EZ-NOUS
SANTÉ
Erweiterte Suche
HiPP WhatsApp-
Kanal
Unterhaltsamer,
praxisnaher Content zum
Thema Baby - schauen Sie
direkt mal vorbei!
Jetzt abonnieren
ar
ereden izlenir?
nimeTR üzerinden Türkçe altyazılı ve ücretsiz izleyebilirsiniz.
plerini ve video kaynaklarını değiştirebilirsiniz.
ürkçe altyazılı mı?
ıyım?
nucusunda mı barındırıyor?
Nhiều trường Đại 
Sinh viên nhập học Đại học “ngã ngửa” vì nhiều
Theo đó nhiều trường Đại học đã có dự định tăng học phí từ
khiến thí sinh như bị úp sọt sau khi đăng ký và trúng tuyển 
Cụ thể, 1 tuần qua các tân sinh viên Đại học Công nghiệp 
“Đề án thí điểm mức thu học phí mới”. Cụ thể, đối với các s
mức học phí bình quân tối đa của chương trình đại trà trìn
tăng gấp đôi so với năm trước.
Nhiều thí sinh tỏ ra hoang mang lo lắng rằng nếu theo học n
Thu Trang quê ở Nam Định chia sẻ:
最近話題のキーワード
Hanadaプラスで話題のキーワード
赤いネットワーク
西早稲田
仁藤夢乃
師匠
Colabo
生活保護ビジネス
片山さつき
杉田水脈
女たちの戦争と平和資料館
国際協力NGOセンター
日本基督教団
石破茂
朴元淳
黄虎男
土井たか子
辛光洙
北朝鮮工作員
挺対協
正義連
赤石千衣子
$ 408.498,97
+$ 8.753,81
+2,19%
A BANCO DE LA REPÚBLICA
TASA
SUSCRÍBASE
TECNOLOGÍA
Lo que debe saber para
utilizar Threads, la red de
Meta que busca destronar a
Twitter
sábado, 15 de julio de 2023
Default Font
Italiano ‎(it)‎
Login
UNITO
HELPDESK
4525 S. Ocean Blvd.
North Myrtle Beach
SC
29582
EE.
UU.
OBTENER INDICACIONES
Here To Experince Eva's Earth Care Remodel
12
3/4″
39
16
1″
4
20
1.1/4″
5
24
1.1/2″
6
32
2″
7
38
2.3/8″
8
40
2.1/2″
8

---

All lines of the material that contain the string "trường" are to be copied.

Answer to this problem>
Nhiều trường Đại 
Theo đó nhiều trường Đại học đã có dự định tăng học phí từ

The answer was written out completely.